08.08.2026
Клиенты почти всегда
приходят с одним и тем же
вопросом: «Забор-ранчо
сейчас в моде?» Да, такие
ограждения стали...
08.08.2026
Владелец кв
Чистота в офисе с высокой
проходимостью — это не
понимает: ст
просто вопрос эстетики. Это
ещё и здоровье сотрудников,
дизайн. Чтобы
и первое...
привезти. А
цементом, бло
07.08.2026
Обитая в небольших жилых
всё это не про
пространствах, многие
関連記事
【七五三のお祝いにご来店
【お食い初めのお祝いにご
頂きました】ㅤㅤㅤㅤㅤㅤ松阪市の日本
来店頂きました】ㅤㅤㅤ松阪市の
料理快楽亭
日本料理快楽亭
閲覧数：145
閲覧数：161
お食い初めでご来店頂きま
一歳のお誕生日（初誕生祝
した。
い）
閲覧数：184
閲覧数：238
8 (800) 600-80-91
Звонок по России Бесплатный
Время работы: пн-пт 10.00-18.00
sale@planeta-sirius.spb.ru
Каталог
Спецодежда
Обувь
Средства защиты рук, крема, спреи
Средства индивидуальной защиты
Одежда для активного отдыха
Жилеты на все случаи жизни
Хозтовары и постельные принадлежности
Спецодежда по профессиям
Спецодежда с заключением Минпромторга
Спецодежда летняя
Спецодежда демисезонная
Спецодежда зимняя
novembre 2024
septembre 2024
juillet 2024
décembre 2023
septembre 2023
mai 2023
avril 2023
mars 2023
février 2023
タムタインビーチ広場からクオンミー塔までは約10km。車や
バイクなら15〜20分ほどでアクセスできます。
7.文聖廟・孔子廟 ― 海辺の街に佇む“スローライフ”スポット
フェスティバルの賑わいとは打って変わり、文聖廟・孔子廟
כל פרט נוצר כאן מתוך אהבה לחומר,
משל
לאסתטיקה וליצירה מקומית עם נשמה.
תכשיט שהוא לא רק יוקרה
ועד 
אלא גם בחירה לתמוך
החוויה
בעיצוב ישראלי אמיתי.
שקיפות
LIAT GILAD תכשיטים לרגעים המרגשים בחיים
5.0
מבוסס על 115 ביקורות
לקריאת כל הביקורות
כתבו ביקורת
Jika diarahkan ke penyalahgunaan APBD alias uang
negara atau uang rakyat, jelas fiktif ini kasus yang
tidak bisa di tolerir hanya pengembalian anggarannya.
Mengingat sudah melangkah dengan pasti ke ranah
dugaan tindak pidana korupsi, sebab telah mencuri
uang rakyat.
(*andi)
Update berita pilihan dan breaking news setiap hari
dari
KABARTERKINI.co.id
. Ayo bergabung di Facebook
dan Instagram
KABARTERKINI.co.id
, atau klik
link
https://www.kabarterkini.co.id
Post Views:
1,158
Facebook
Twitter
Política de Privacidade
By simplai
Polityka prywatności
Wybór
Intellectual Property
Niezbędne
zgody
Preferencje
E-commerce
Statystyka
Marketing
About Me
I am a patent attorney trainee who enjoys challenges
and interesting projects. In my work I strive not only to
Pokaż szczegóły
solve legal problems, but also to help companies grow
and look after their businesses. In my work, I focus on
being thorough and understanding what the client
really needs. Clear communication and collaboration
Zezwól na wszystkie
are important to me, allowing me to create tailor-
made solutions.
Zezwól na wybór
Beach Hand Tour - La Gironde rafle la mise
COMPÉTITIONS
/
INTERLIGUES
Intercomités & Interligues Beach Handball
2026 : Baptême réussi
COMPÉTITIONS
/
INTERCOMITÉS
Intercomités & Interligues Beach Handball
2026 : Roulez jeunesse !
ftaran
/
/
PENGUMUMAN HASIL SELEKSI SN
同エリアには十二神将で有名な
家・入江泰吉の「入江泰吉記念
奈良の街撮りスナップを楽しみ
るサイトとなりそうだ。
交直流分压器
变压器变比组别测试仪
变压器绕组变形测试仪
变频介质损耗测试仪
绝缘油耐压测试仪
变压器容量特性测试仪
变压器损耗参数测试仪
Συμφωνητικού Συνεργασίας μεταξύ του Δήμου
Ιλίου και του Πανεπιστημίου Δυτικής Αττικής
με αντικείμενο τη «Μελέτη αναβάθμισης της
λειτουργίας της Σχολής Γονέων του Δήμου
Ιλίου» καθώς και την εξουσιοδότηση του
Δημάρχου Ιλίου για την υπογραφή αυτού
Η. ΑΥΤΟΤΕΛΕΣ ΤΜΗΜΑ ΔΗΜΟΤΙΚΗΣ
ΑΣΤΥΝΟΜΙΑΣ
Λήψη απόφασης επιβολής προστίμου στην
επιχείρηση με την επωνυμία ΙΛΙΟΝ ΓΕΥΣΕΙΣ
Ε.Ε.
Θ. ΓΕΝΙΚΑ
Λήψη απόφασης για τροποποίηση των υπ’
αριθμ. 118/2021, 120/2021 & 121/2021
****************
(Instructions for the task)
Transcribe every record verbatim.

(Finished exercise)
08.08.2026
Клиенты почти всегда
приходят с одним и тем же
вопросом: «Забор-ранчо
сейчас в моде?» Да, такие
ограждения стали...
08.08.2026
Владелец кв
Чистота в офисе с высокой
проходимостью — это не
понимает: ст
просто вопрос эстетики. Это
ещё и здоровье сотрудников,
дизайн. Чтобы
и первое...
привезти. А
цементом, бло
07.08.2026
Обитая в небольших жилых
всё это не про
пространствах, многие
関連記事
【七五三のお祝いにご来店
【お食い初めのお祝いにご
頂きました】ㅤㅤㅤㅤㅤㅤ松阪市の日本
来店頂きました】ㅤㅤㅤ松阪市の
料理快楽亭
日本料理快楽亭
閲覧数：145
閲覧数：161
お食い初めでご来店頂きま
一歳のお誕生日（初誕生祝
した。
い）
閲覧数：184
閲覧数：238
8 (800) 600-80-91
Звонок по России Бесплатный
Время работы: пн-пт 10.00-18.00
sale@planeta-sirius.spb.ru
Каталог
Спецодежда
Обувь
Средства защиты рук, крема, спреи
Средства индивидуальной защиты
Одежда для активного отдыха
Жилеты на все случаи жизни
Хозтовары и постельные принадлежности
Спецодежда по профессиям
Спецодежда с заключением Минпромторга
Спецодежда летняя
Спецодежда демисезонная
Спецодежда зимняя
novembre 2024
septembre 2024
juillet 2024
décembre 2023
septembre 2023
mai 2023
avril 2023
mars 2023
février 2023
タムタインビーチ広場からクオンミー塔までは約10km。車や
バイクなら15〜20分ほどでアクセスできます。
7.文聖廟・孔子廟 ― 海辺の街に佇む“スローライフ”スポット
フェスティバルの賑わいとは打って変わり、文聖廟・孔子廟
כל פרט נוצר כאן מתוך אהבה לחומר,
משל
לאסתטיקה וליצירה מקומית עם נשמה.
תכשיט שהוא לא רק יוקרה
ועד 
אלא גם בחירה לתמוך
החוויה
בעיצוב ישראלי אמיתי.
שקיפות
LIAT GILAD תכשיטים לרגעים המרגשים בחיים
5.0
מבוסס על 115 ביקורות
לקריאת כל הביקורות
כתבו ביקורת
Jika diarahkan ke penyalahgunaan APBD alias uang
negara atau uang rakyat, jelas fiktif ini kasus yang
tidak bisa di tolerir hanya pengembalian anggarannya.
Mengingat sudah melangkah dengan pasti ke ranah
dugaan tindak pidana korupsi, sebab telah mencuri
uang rakyat.
(*andi)
Update berita pilihan dan breaking news setiap hari
dari
KABARTERKINI.co.id
. Ayo bergabung di Facebook
dan Instagram
KABARTERKINI.co.id
, atau klik
link
https://www.kabarterkini.co.id
Post Views:
1,158
Facebook
Twitter
Política de Privacidade
By simplai
Polityka prywatności
Wybór
Intellectual Property
Niezbędne
zgody
Preferencje
E-commerce
Statystyka
Marketing
About Me
I am a patent attorney trainee who enjoys challenges
and interesting projects. In my work I strive not only to
Pokaż szczegóły
solve legal problems, but also to help companies grow
and look after their businesses. In my work, I focus on
being thorough and understanding what the client
really needs. Clear communication and collaboration
Zezwól na wszystkie
are important to me, allowing me to create tailor-
made solutions.
Zezwól na wybór
Beach Hand Tour - La Gironde rafle la mise
COMPÉTITIONS
/
INTERLIGUES
Intercomités & Interligues Beach Handball
2026 : Baptême réussi
COMPÉTITIONS
/
INTERCOMITÉS
Intercomités & Interligues Beach Handball
2026 : Roulez jeunesse !
ftaran
/
/
PENGUMUMAN HASIL SELEKSI SN
同エリアには十二神将で有名な
家・入江泰吉の「入江泰吉記念
奈良の街撮りスナップを楽しみ
るサイトとなりそうだ。
交直流分压器
变压器变比组别测试仪
变压器绕组变形测试仪
变频介质损耗测试仪
绝缘油耐压测试仪
变压器容量特性测试仪
变压器损耗参数测试仪
Συμφωνητικού Συνεργασίας μεταξύ του Δήμου
Ιλίου και του Πανεπιστημίου Δυτικής Αττικής
με αντικείμενο τη «Μελέτη αναβάθμισης της
λειτουργίας της Σχολής Γονέων του Δήμου
Ιλίου» καθώς και την εξουσιοδότηση του
Δημάρχου Ιλίου για την υπογραφή αυτού
Η. ΑΥΤΟΤΕΛΕΣ ΤΜΗΜΑ ΔΗΜΟΤΙΚΗΣ
ΑΣΤΥΝΟΜΙΑΣ
Λήψη απόφασης επιβολής προστίμου στην
επιχείρηση με την επωνυμία ΙΛΙΟΝ ΓΕΥΣΕΙΣ
Ε.Ε.
Θ. ΓΕΝΙΚΑ
Λήψη απόφασης για τροποποίηση των υπ’
αριθμ. 118/2021, 120/2021 & 121/2021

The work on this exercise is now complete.